Paketaufkommen, Klimaziele, Parkdruck: Mit dem Maßnahmenkatalog will die Stadt München auf die Herausforderungen für dienstleistende Betriebe reagieren. Ziel ist ein (flächen-)effizienter, leiser und bis 2035 nahezu emissionsfreier Wirtschaftsverkehr, ohne Ver- und Entsorgungssicherheit der Bürger*innen und Unternehmen.
Mit dem Beschluss zur „Teilstrategie Wirtschaftsverkehr – Urbane Logistik“ im Januar 2023 hatte der Stadtrat die Erarbeitung einer Strategie für den innerstädtischen Wirtschaftsverkehr beschlossen. In mehreren Workshops mit den wichtigsten Stakeholdern hat das Mobilitätsreferat die „Roadmap Urbane Logistik 2035“ entwickelt – einen mehrstufigen Plan für den urbanen Wirtschaftsverkehr bis 2035. Der Mobilitätsausschuss des Stadtrats hat sich in seiner heutigen Sitzung mit der Roadmap befasst und das Mobilitätsreferat einstimmig mit der Weiterentwicklung beauftragt.
Die „Roadmap Urbane Logistik“ nimmt die Liefer-, Lade- und Handwerksverkehre im Stadtgebiet München, insbesondere in den hochverdichteten Innenstadtgebieten sowie im Bereich der historischen Altstadt, in den Fokus. Der Katalog beschreibt konkrete Maßnahmen, die sich in drei zeitliche Phasen bis 2035 gliedern und sieben Handlungsfelder umfassen – vom effektiven Flächenmanagement durch Ausbau und Digitalisierung von 2L (Laden, Liefern)- und 3L (Laden, Liefern, Leisten)-Zonen über den Ausbau anbieteroffener Übergabepunkte bis hin zum kommunalen Logistikmanagement.

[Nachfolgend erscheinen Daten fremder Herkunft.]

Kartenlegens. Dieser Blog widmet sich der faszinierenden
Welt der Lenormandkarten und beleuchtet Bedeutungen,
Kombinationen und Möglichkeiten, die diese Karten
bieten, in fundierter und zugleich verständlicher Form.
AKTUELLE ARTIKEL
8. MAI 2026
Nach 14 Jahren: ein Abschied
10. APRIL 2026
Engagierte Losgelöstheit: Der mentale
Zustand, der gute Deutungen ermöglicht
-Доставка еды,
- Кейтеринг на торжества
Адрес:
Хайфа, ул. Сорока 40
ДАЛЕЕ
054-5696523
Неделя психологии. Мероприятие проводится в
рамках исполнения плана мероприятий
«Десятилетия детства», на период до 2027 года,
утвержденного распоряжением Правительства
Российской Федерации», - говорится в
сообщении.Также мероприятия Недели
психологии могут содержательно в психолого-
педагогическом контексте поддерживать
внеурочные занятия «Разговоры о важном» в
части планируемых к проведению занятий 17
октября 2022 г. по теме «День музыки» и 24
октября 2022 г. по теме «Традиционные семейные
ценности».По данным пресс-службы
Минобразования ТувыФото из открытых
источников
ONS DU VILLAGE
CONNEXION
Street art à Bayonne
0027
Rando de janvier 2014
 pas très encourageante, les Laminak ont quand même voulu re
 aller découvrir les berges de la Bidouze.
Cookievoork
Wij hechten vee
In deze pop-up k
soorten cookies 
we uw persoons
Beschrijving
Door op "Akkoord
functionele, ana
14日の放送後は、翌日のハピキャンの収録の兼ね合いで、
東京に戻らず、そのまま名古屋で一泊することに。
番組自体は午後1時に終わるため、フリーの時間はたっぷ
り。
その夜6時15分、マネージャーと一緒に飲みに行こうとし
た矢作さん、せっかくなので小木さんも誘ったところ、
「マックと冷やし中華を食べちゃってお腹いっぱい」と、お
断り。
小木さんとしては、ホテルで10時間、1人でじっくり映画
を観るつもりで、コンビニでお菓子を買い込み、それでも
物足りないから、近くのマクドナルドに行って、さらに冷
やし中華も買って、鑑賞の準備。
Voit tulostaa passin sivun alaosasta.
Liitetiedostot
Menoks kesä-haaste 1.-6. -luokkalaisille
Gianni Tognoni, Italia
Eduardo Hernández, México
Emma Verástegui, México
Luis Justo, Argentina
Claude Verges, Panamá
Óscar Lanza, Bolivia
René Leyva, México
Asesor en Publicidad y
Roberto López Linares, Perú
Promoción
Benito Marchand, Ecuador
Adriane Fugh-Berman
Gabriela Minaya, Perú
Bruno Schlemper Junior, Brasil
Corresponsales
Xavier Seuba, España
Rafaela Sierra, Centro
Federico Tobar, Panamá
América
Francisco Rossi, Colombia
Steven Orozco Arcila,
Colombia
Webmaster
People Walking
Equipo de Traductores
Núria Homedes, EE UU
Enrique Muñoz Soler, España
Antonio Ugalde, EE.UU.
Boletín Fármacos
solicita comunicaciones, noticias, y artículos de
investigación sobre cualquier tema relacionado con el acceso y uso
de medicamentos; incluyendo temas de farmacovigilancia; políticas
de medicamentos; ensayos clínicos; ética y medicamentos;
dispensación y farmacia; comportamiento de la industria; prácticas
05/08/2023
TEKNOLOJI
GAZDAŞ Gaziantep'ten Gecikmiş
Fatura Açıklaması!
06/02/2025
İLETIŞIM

Die Handlungsfelder sollen durch konkrete Maßnahmen und Projekte mit Leben gefüllt werden. So ist etwa geplant, das Netz an sogenannten Mikro-Depots und anderer Infrastruktur für die Radlogistik weiter auszubauen. Auch das Konzept der anbieteroffenen Paketstationen, der „München Boxen“, soll weiter ausgerollt werden. Daneben ist der Ausbau der Zonen für Laden, Liefern und Leisten im Stadtgebiet geplant. Um Fehlbeparkungen der Zonen zu vermeiden, wurde außerdem an der Optimierung der Markierung und Beschilderung der Zonen, beispielsweise durch die Erweiterung um den Schriftzug „Lieferzone“, gearbeitet. Es erfolgt nun eine Evaluierung der Wirksamkeit.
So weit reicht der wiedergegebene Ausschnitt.